McLaren Construction Group PLC has published its results for the financial year ended July 2018.

The results reflect continued performance, building on the 2016 and 2017 financial results. It was a positive year, with the group delivering strong year-on-year growth. Gross margin rose to 6.1 per cent to deliver an operating profit of £4.6 million, up 4.5 per cent on the previous year. This has been achieved in a highly competitive market.

The group’s levels of liquidity are strong, with no long-term borrowing.

Highlights for the year include the largest turnover ever for the London business, expansion in the Midlands and Manchester, and development of a public-sector team to deliver further growth.

Looking to the future, there is a positive pipeline across the business units. Turnover for 2018-19 is on course to exceed £600 million, with 98 per cent of the order book already secured.

Future growth areas include senior living and working more with the public sector. The group has secured two local authority frameworks to date (Procure North West and Be First for Barking and Dagenham), providing gateways to more public-sector work. It continues to target further frameworks, as well as partnership opportunities with local authorities.

Kevin Taylor, chairman, commented:

“The company continues to thrive and grow – further evidence that we are one of the leading, privately owned companies in the construction industry.

“Our strategy for success remains focused on customer delivery.
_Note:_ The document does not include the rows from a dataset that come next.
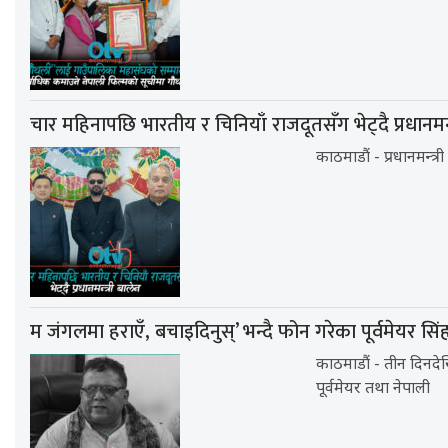
चार महिनापछि भारतीय र चिनियाँ राजदूतसँग भेट्दै प्रधानमन्त
काठमाडौं - प्रधानमन्त्
म जंगलमा हराएँ, बचाइदिनुस्’ भन्दै फोन गरेका पूर्वमेयर स
काठमाडौं - तीन दिनद
पूर्वमेयर तथा नेपाली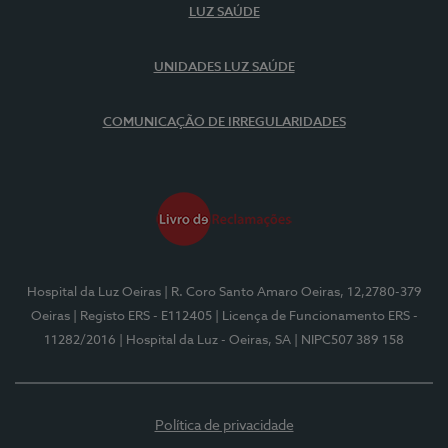
LUZ SAÚDE
UNIDADES LUZ SAÚDE
COMUNICAÇÃO DE IRREGULARIDADES
Hospital da Luz Oeiras
| R. Coro Santo Amaro Oeiras, 12,2780-379
Oeiras
| Registo ERS - E112405
| Licença de Funcionamento ERS -
11282/2016
| Hospital da Luz - Oeiras, SA
| NIPC507 389 158
Política de privacidade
The benefit of that approach is clear from the improvement in gross margin and operating profit, with further growth forecast for next year. We remain selective in the customers we work with, balancing careful analysis of opportunities with our entrepreneurial culture.
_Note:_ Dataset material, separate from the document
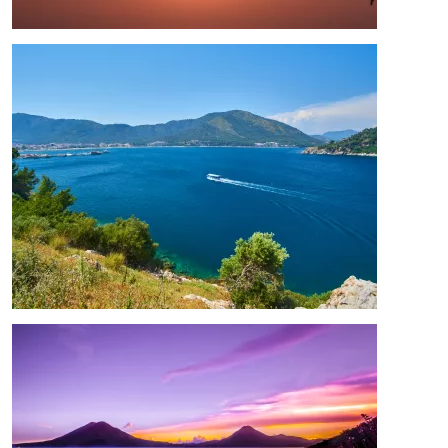
Afbeelding
Afbeelding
“The key appointment of Kim Bromley-Derry CBE to the main board – previously CEO at London Borough of Newham – positions us well for improving our profile and being awarded more work within the public sector. Our capabilities in construction and development, high-quality delivery and ability to collaborate successfully, make us ideal partners for local authorities.”

Group executive director Phil Pringle said:

“We will remain focused on achieving controlled growth and ensure that we continue to strengthen our market share, through securing repeat business with our existing customers and by establishing new long-term relationships.”